くくくっ、っと、不敵に、満足そうに、クルシュはその口角を吊り童女の形で、妖しい笑みを零す。
「―――、修孝は、あの目つきといい、醸し出す雰囲気といい、儂の蔵人殿によく似ておるわ。勿論お主の若い頃もな」
「は、はぁ、それは、、、なんと言えばよいのか、孫の修孝を気に入っていただきようございました。―――」
主様の子々孫々でありますが、と行晃は小さく付け加えた。
「ところでのう、行晃よ。その件の修孝のことじゃ」
「はい、主様」
「ふむ、行晃よ―――、」
上座のクルシュは、その童女の顎に右手を添えた。童女の姿に、その様はひどく不釣合いで、その表情は、思慮深いまるで老巧な者のようであった。いや、クルシュ自身その肉体は転生に転生を重ね征く、若いものであるが、その霊体と魂はその真逆で、その言動や思考は老巧な古強者である。
「―――、どうも修孝は深き悩みがあると見える。いんや悩み―――、というよりも、あの顔は、なにか深く、まるで思い詰めたような顔じゃったの」
「ほう」
行晃は相槌を打った。
「で、じゃ。修孝の胸に一物あり、と踏んだ儂は、彼奴に訊いてみたのじゃよ、修孝に、の」
「えぇ」
「したらばじゃっ。修孝のやつっ童の儂には己の悩みは解らぬ、と言いおったのじゃっこの儂にっ!!この儂じゃぞ!? この儂がかわいくぷりちぃに、修孝の悩みを訊いてやろうとしたというのにじゃっ!! おうおうっ行晃よっ一体全体、日下長者たるこの儂のどこが、信じるに足らずと言うのじゃ―――」
ったく修孝のやつは、こんなにもかわゆい儂を、と―――、、、ぶつぶつ、ぶつぶつっとクルシュは不機嫌そうな顔をして行晃に話して聞かせてやった。

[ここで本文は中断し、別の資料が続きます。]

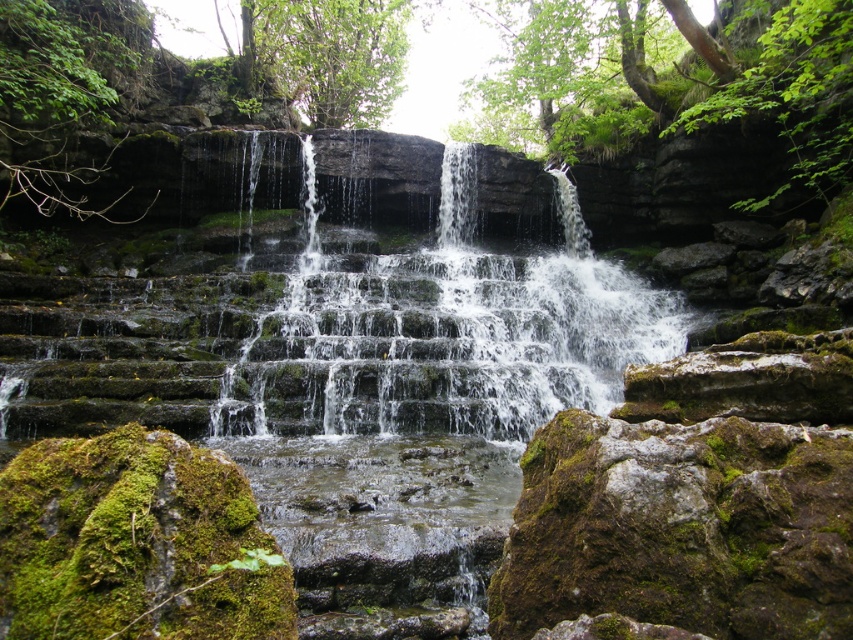 Question: Which point is farther to the camera?

Choices:
 (A) green mossy rocks at center
 (B) green mossy rock at center

Answer: (A)

Question: Is green mossy rock at center smaller than clear water at center?

Choices:
 (A) no
 (B) yes

Answer: (A)

Question: Is green mossy rock at center further to camera compared to clear water at center?

Choices:
 (A) yes
 (B) no

Answer: (B)

Question: Among these points, which one is farthest from the camera?

Choices:
 (A) (445, 218)
 (B) (250, 170)
 (C) (376, 45)

Answer: (C)

Question: Is green mossy rocks at center closer to camera compared to green mossy rock at center?

Choices:
 (A) yes
 (B) no

Answer: (B)

Question: Which point is farther to the camera?

Choices:
 (A) (448, 256)
 (B) (209, 205)

Answer: (B) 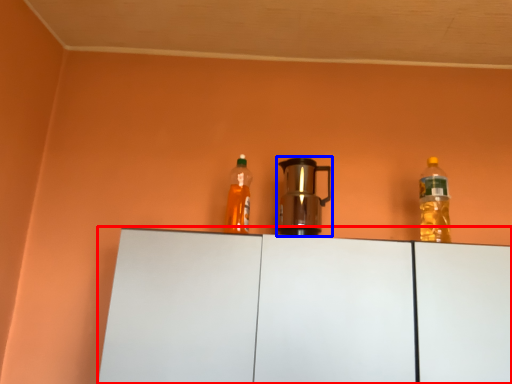 Question: Among these objects, which one is nearest to the camera, cabinetry (highlighted by a red box) or kitchen appliance (highlighted by a blue box)?

Choices:
 (A) cabinetry
 (B) kitchen appliance

Answer: (A) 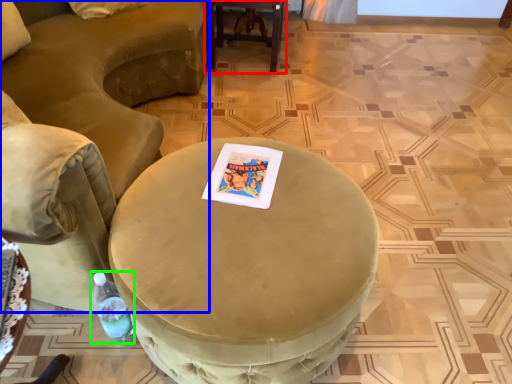 Question: Based on their relative distances, which object is nearer to table (highlighted by a red box)? Choose from chair (highlighted by a blue box) and bottle (highlighted by a green box).

Choices:
 (A) chair
 (B) bottle

Answer: (A) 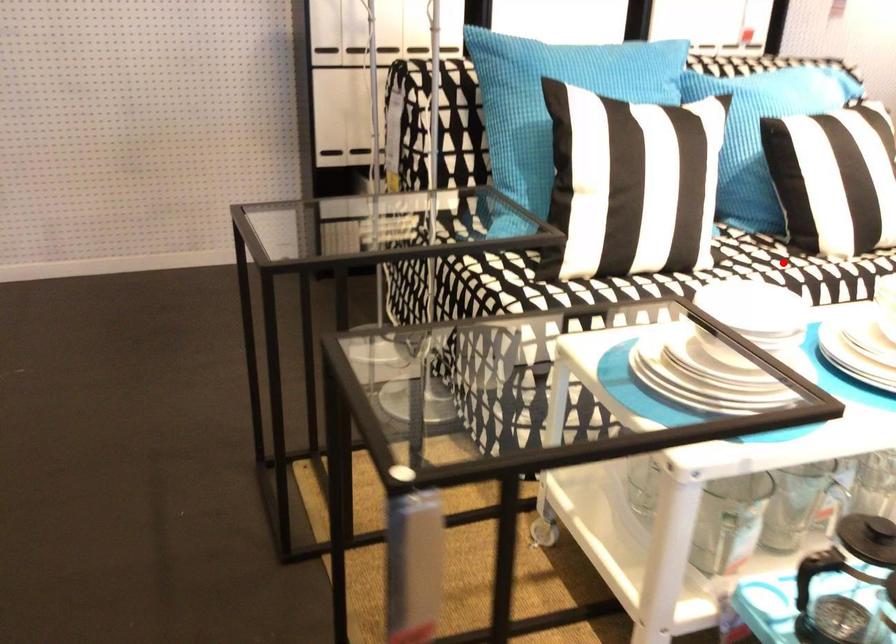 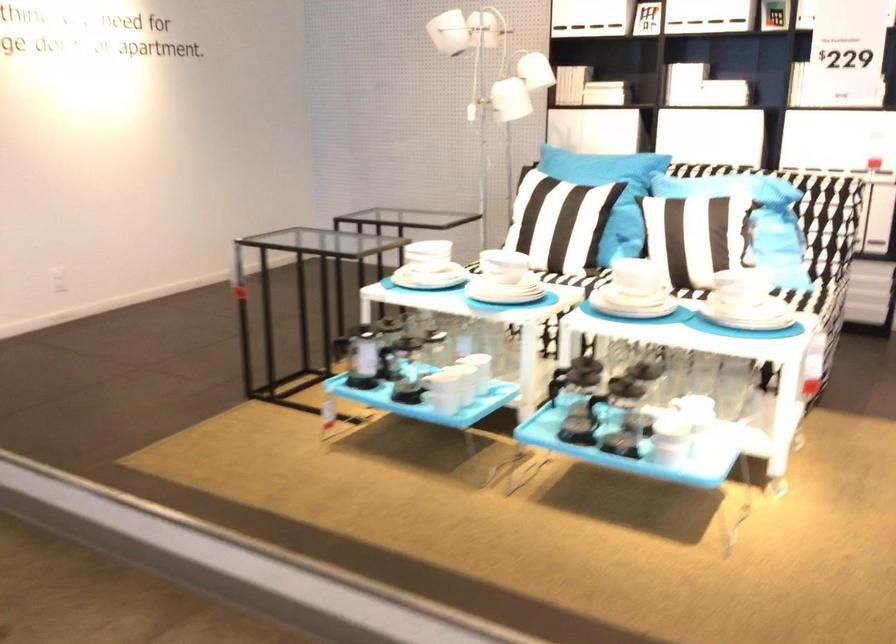 Question: I am providing you with two images of the same scene from different viewpoints. A red point is marked on the first image. Can you still see the location of the red point in image 2?

Choices:
 (A) Yes
 (B) No

Answer: (B) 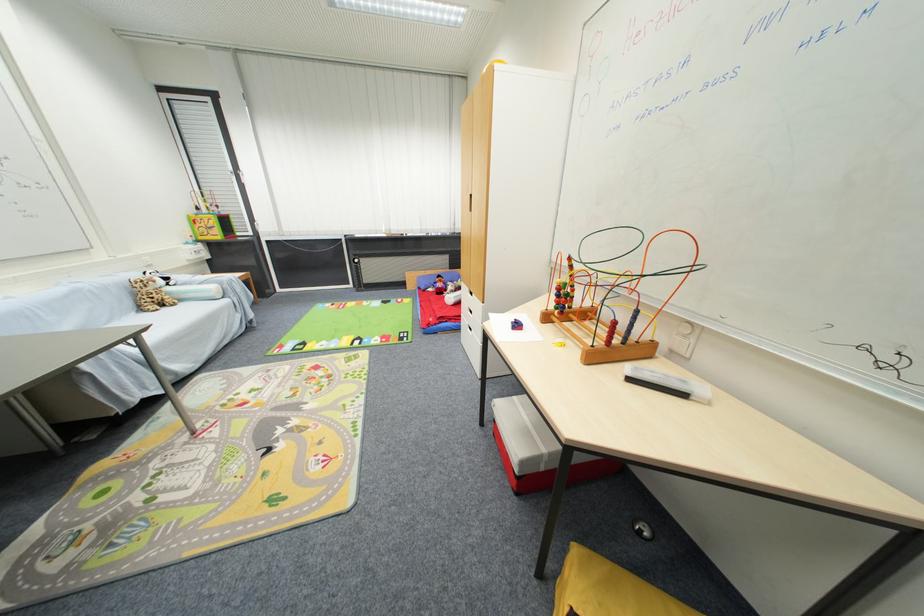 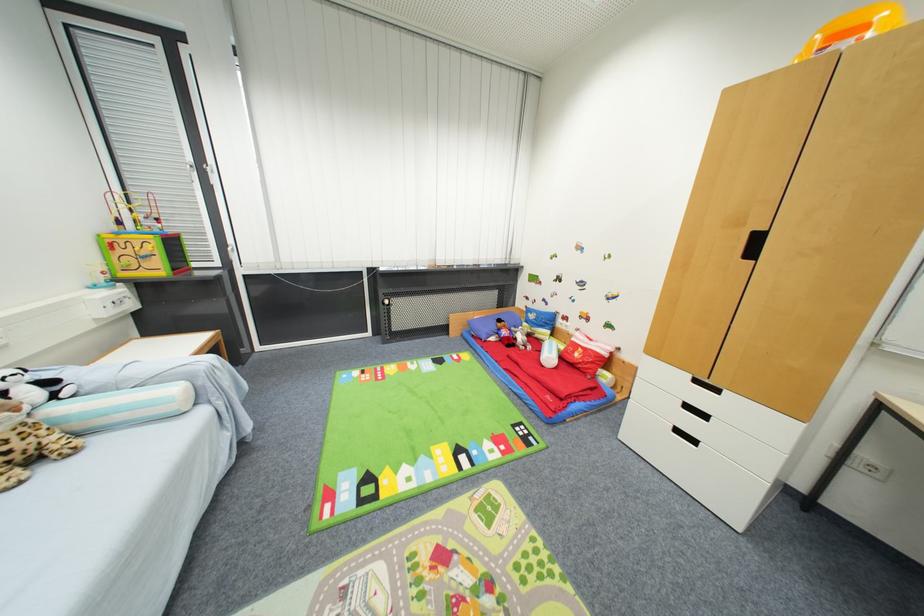 In the second image, find the point that corresponds to (x=171, y=281) in the first image.

(54, 384) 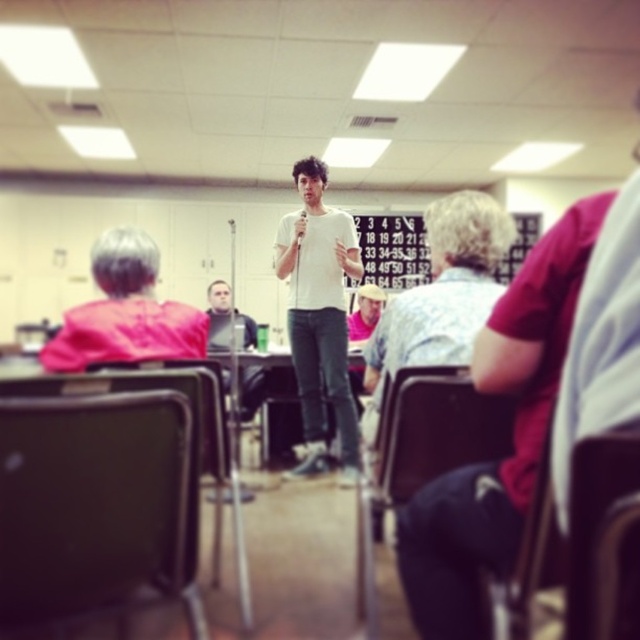 You are a person carrying a large box that is 36 inches wide. You need to walk through the space between the black plastic chair at lower right and the brown leather chair at lower right. Can you fit through the gap between them?

The black plastic chair at lower right and brown leather chair at lower right are 33.06 inches apart from each other. Since the box is 36 inches wide, it is wider than the gap, so you cannot fit through the space between them.

You are a person who is 1.7 meters tall and want to sit on the black plastic chair at lower right and brown leather chair at lower right. Which chair would require you to climb higher to sit?

The black plastic chair at lower right is much taller than the brown leather chair at lower right, so you would need to climb higher to sit on the black plastic chair at lower right. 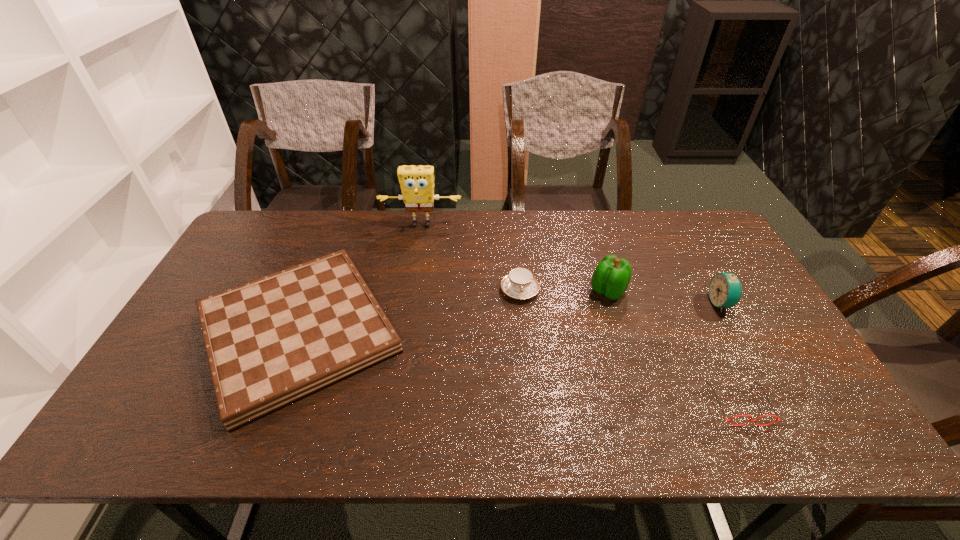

傍から見れば、このクルシュの言動はかわいく思えてくるだろう。
少なくとも、見た目どおりの老獪な者が、このように文句ばかり言う様とは違って、クルシュのそれは見た目が幼く、傍から見ている限りではかわいく思うだろう。
「―――・・・」
行晃、触らぬ神に祟りなし、、、と、沈黙は金雄弁は銀なり、、、とも、思いその口を閉じた―――。